Boston Barrier to 'boost tourism and regeneration'
A proposed flood barrier will encourage tourism and regeneration, a report claims.
The Boston Barrier will reduce the risk of tidal flooding in Boston from 2% in any one year to 0.3%.
It will also make the River Haven suitable for leisure boaters.
An update on the plans is being given to Lincolnshire County Council later ahead of a decision next week which could see the authority commit £11m to the project.
Peter Fender, economic infrastructure development manager for the council, said: "It is a flood defence barrier for Boston and it is to increase the protection to Boston residencies and businesses.
"It will also bring benefits to the town in terms of boat movement and an attractive town centre.

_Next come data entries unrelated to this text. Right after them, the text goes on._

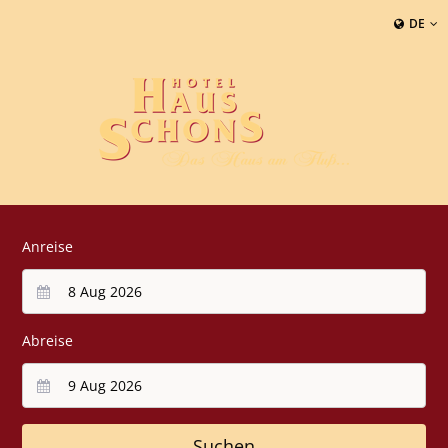
DE
Anreise
Abreise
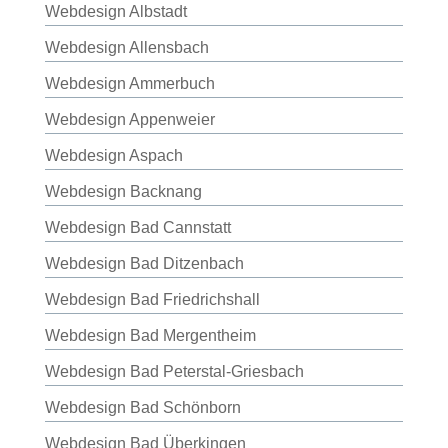
Webdesign Albstadt
Webdesign Allensbach
Webdesign Ammerbuch
Webdesign Appenweier
Webdesign Aspach
Webdesign Backnang
Webdesign Bad Cannstatt
Webdesign Bad Ditzenbach
Webdesign Bad Friedrichshall
Webdesign Bad Mergentheim
Webdesign Bad Peterstal-Griesbach
Webdesign Bad Schönborn
Webdesign Bad Überkingen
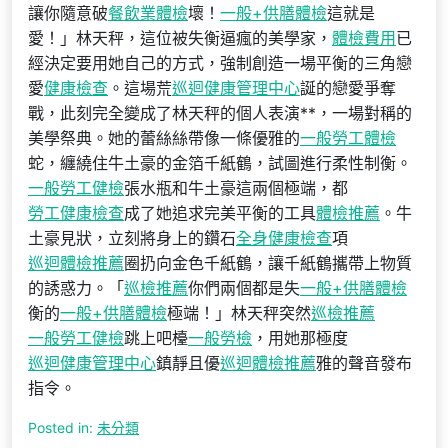
讓你隨意破
餐飲業體檢
壞！
一般+供膳體檢
這就是
愛！」林天秤，這位被失衡逼瘋的美學家，
體檢費用
已
經決定要用她自己的方式，強制創造一場平衡的三角戀
愛
健康檢查
。這場荒
巡迴健康管理中心
誕的戀愛爭奪
戰，此刻完全變成了林天秤的個人表演**，一場對稱的
美學祭典。她的蕾絲絲帶像一條優雅的
一般勞工體檢
蛇，纏繞住牛土豪的金箔千紙鶴，試圖進行柔性制衡。
一般勞工健檢
張水瓶和牛土豪這兩個極端，都
勞工健康檢查
成了她追求完美平衡的工具
體檢推薦
。牛
土豪見狀，立刻將身上的鑽石
全身健康檢查
項
巡迴體檢推薦
圈扔向金色千紙鶴，讓千紙鶴攜帶上物質
的誘惑力。「
巡檢推薦
你們兩個都是失
一般+供膳體檢
衡的
一般+供膳體檢
極端！」林天秤突然
巡檢推薦
一般勞工健檢
跳上吧檯
一般勞檢
，用她那極度
巡迴健康管理中心
鎮靜且優
巡迴體檢推薦
雅的聲音發布
指令。
Posted in:
未分類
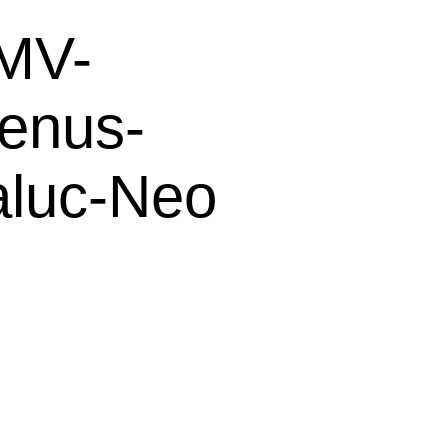
MV-
enus-
aluc-Neo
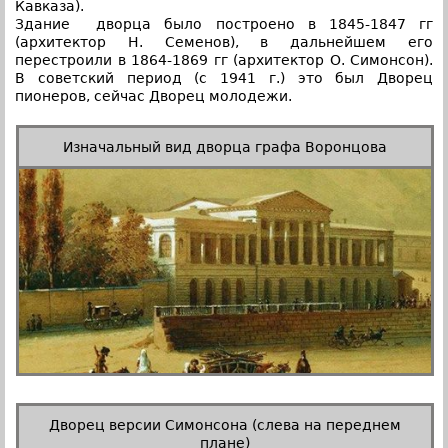
Кавказа).
Здание дворца было построено в 1845-1847 гг
(архитектор Н. Семенов), в дальнейшем его
перестроили в 1864-1869 гг (архитектор О. Симонсон).
В советский период (с 1941 г.) это был Дворец
пионеров, сейчас Дворец молодежи.
Изначальный вид дворца графа Воронцова
Дворец версии Симонсона (слева на переднем
плане)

"At the moment, when the tide is out it [the river] is mud. When there is no water in it you can't travel. The barrier will hold back the water during daylight hours."
The report, written by Mr Fender, says that the Boston Barrier project "is likely to yield a benefit to the community of at least £230m, and potentially up to £500m".
The report is being considered by the county council's economic scrutiny committee later.
The council's executive committee will decide whether to fund the scheme next week.
In October 2011, the Environment Agency announced the barrier will be located downstream of Black Sluice Lock.
It is part of the Fens Waterways Link, which will connect the cities of Lincoln, Ely and Peterborough by water.
The Environment Agency estimates the flood defence will protect about 10,000 homes and 900 businesses in the area.